Growing business operational structure is the deliberate design of how work moves, how decisions get made, and how accountability is defined as a company scales. Without it, founders continue filling the gaps informally long past the point where that is sustainable. Structure replaces proximity and allows teams to move without the founder in every room.
What Question Should Founders Ask About Business Operations?
Most founders in this situation ask:
what is going wrong?
The more useful question is:
what is this business still relying on me to hold together that a structure could hold instead?
That single shift changes where you look for answers.
Reflection Questions for Growing Businesses
At what size did your business start to feel harder to run than it used to?
Where do decisions slow down, and what does that reveal about how authority is defined?
What are you still personally holding together that a structure could hold instead?
What would need to be true for your team to move without you in the room?
Growth Reveals Structure, Not Weakness
TThe twenty-person wall is not really about headcount.
It is the moment when the gap between how the business was built and how it now needs to operate becomes visible.
Founders who move through it well are not the ones who work harder or hire faster.
They are the ones who stop and ask: what does this business actually need to carry its own weight?
That question, asked early enough, changes everything.
You Don’t Need to Solve This All at Once
If this resonated, that is enough for now.
Awareness comes first. Clarity follows. Change comes later.
When you are ready to look at the structure underneath your business, that is where the real work begins.
When you're ready, you can reach out at SOLVED Collective.
Frequently Asked Questions
Why does my business feel harder to manage as it grows?
Because the informal systems that held everything together when the business was small stop working as the distance between the founder and the work increases. The founder used to fill every gap by proximity. As the team grows that proximity disappears and nothing has been designed to replace it. The work is not harder but the business becomes harder to run.

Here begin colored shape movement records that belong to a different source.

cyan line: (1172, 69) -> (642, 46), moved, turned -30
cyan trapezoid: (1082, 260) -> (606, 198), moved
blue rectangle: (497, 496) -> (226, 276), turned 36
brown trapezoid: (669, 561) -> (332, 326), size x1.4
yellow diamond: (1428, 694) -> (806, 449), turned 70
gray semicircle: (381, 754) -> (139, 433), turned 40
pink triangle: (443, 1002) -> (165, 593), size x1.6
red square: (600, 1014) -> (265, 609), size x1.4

What is growing business operational structure and why does it matter?
Growing business operational structure is the deliberate design of how work moves, how decisions get made, and how accountability is defined as a company scales. Without it, founders continue filling the gaps informally long past the point where that is sustainable. Structure replaces proximity and allows teams to move without the founder in every room.

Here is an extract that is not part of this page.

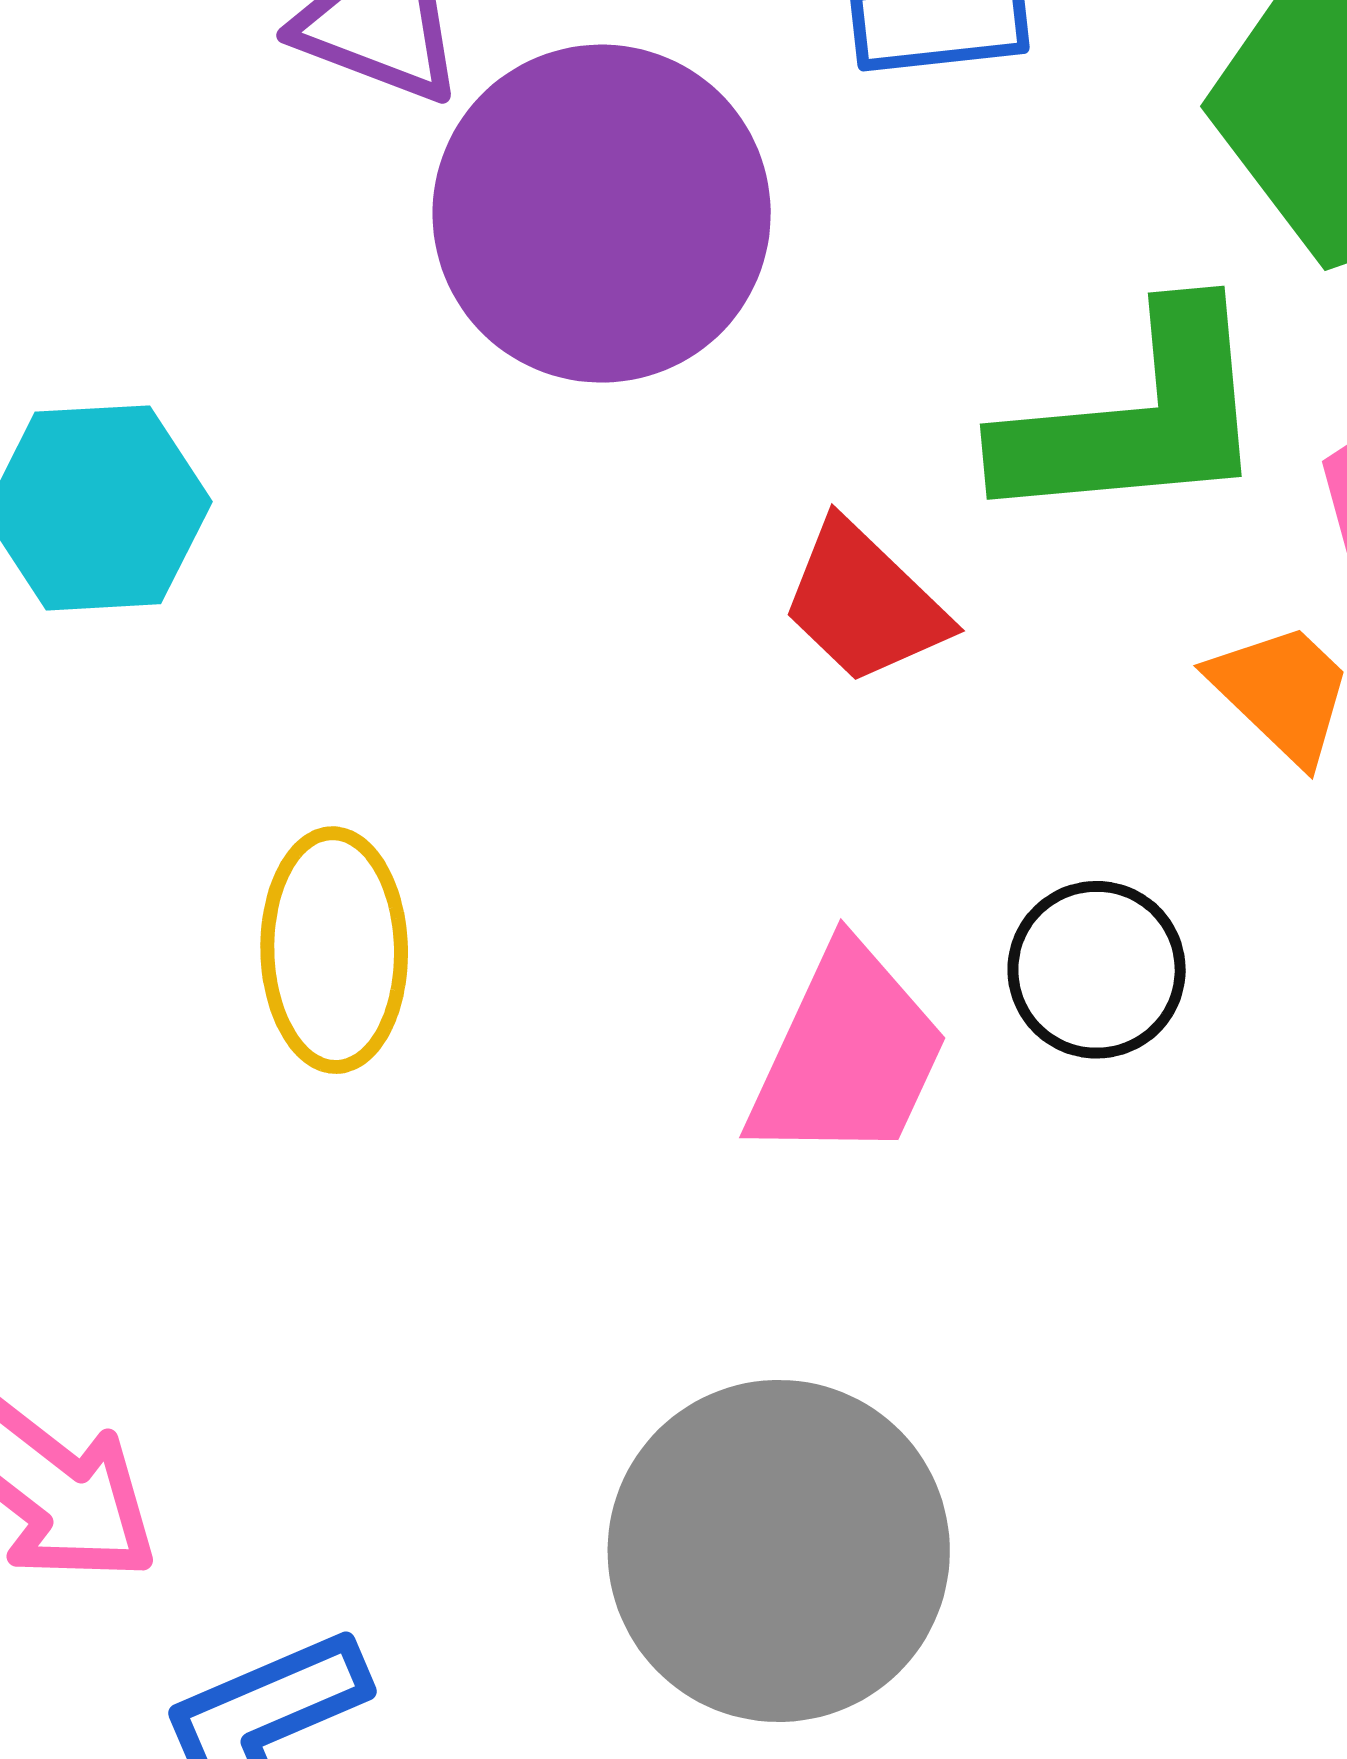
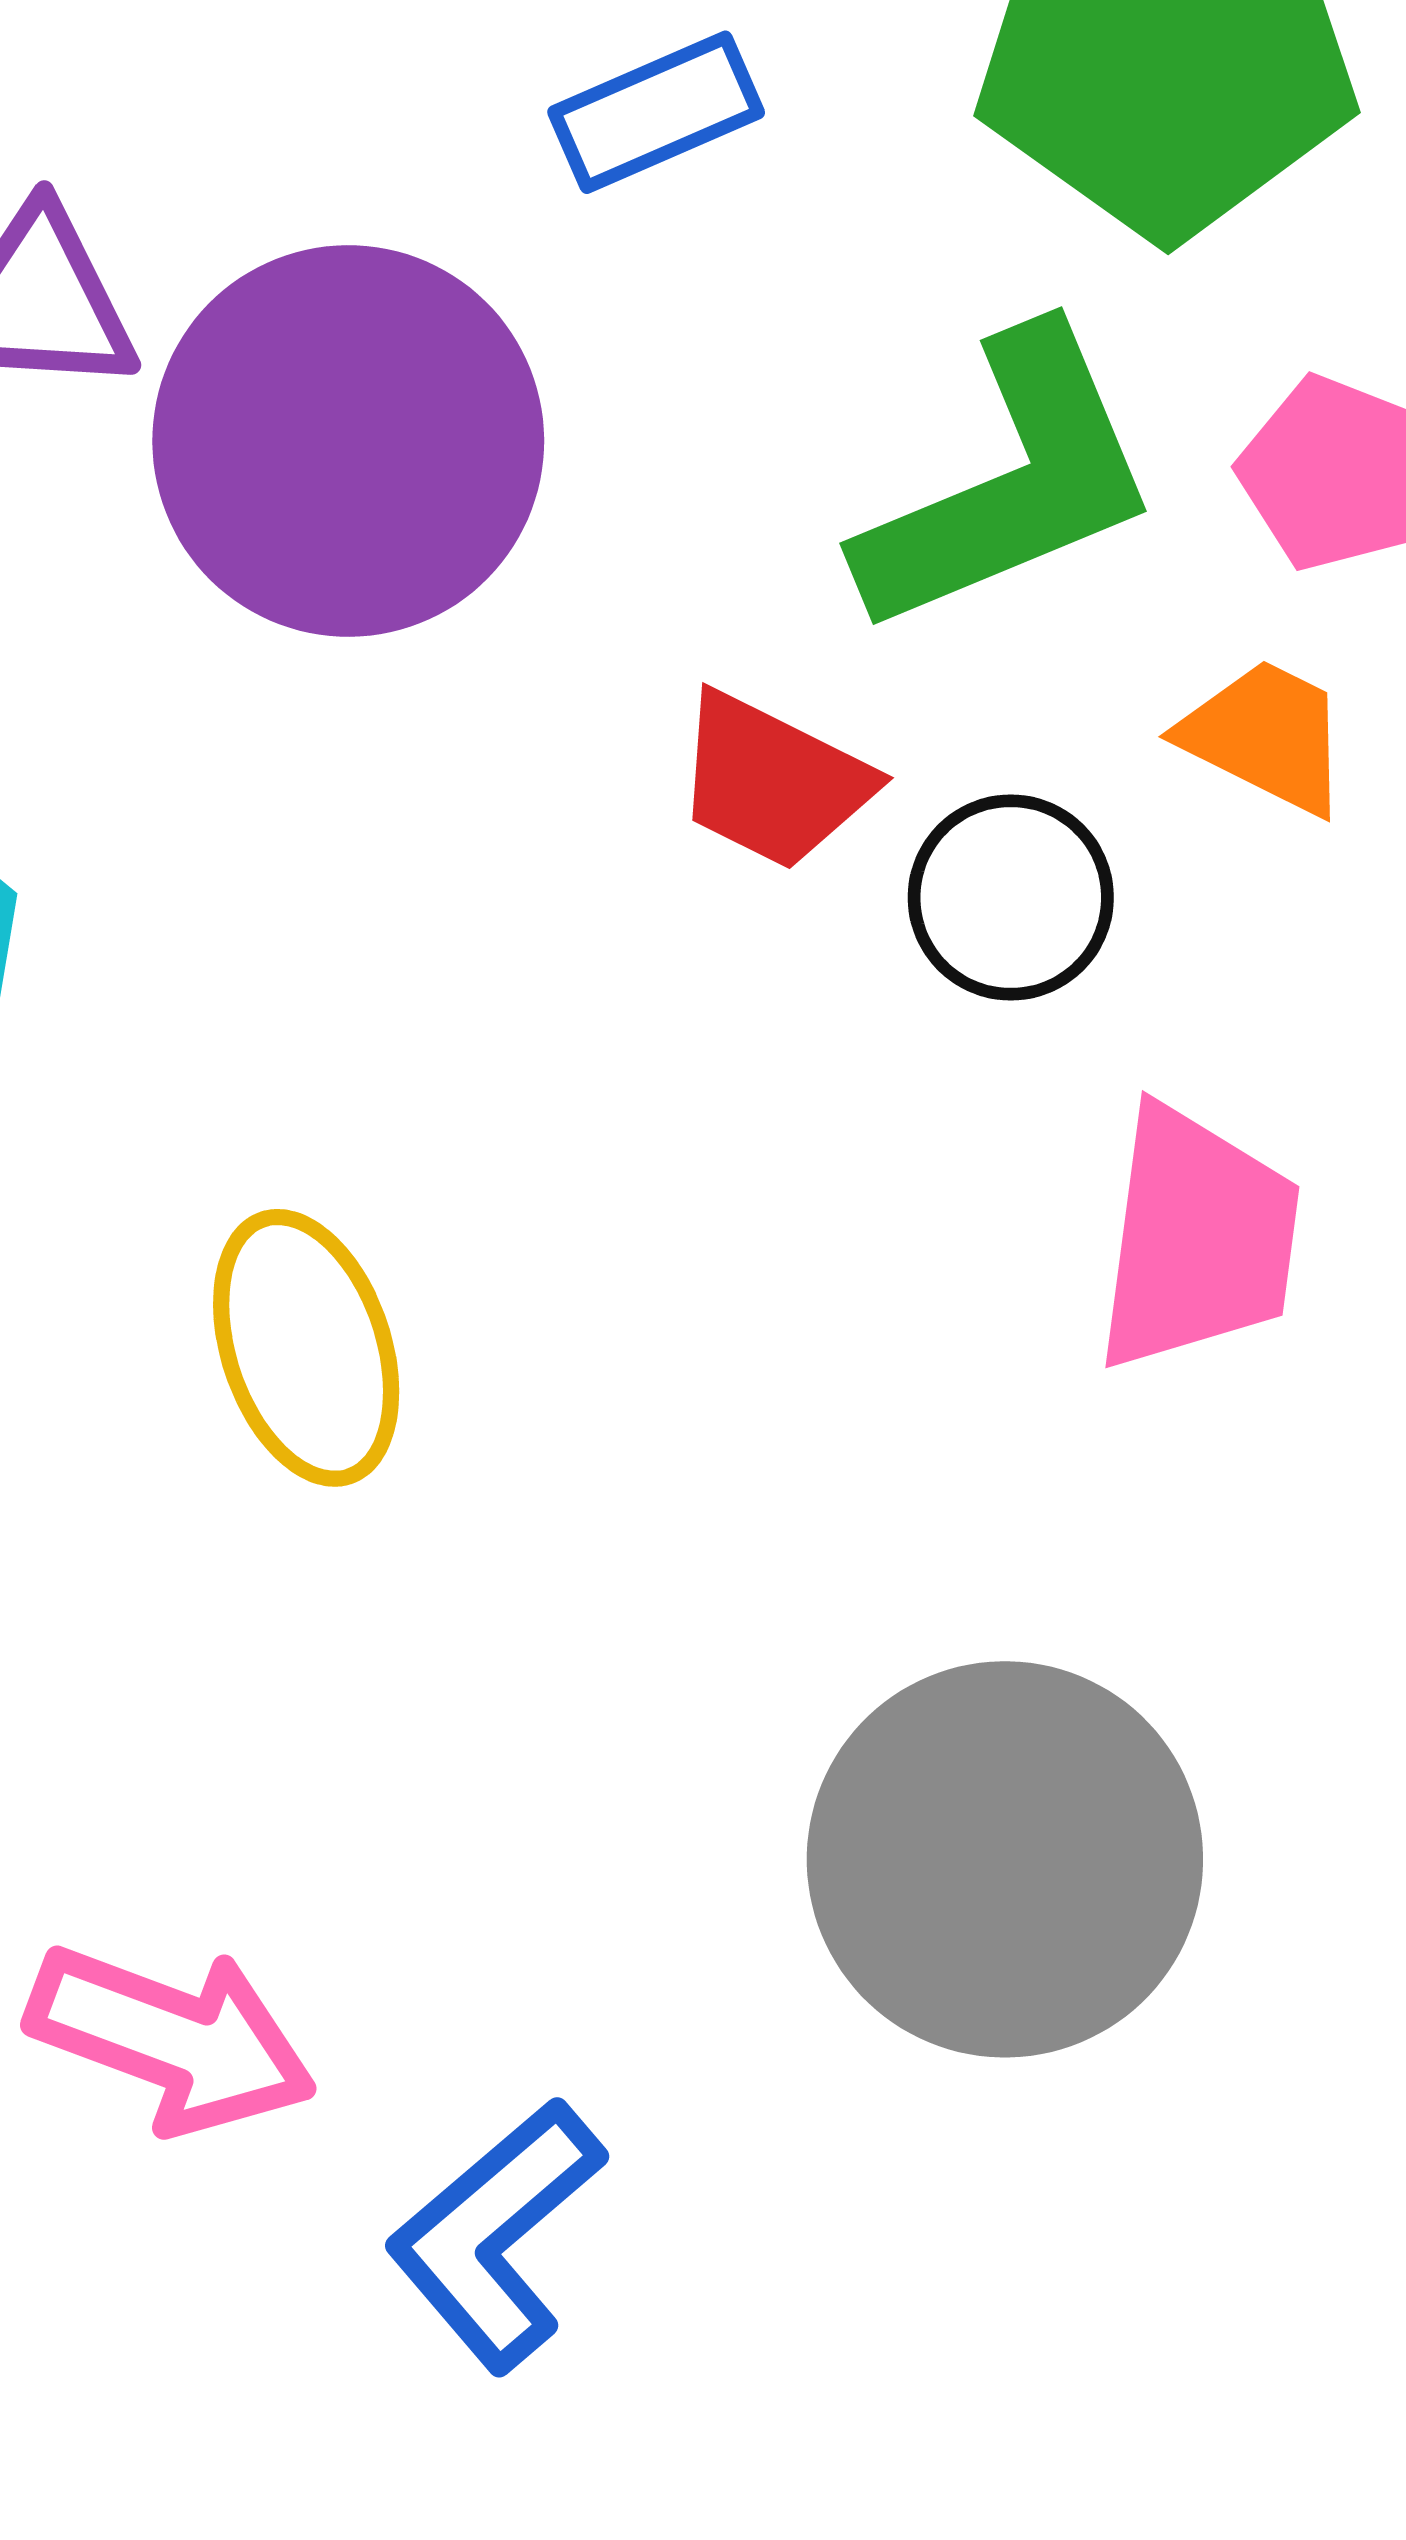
black circle: (1097, 970) -> (1011, 897), moved
pink trapezoid: (848, 1055) -> (1197, 1239), moved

When should a founder start thinking about operational structure?
Earlier than most do. The signal is usually when decisions start traveling upward, teams begin waiting rather than moving, and the founder ends up more involved not less despite the team growing. That pattern is not a people problem. It is a structural signal that the business has outgrown the informal systems holding it together.
How do I know if my business needs better operational systems?
You will notice decisions consistently coming to you that should not require your input. Your team will wait for direction on things they should handle independently. Communication between departments will break down frequently. You will feel more involved in daily operations despite having more people on your team. These are signs that your business has outgrown informal systems and needs intentional structure.
What happens if I ignore structural problems in my growing business?
The gap between your capacity and your business needs will keep growing. You will work longer hours but see diminishing returns. Good team members will leave because they lack clarity on decision-making authority. Growth will slow because every decision still requires your involvement. Eventually, the business stops scaling because the founder becomes the bottleneck.
Can I build operational structure without losing company culture?
Yes. Structure supports culture, it does not replace it. Good operational systems give your team clarity on how to make decisions, where to find information, and how work moves through the business. This creates space for your culture to thrive because people spend less time confused and more time doing meaningful work. Structure is not bureaucracy when designed well.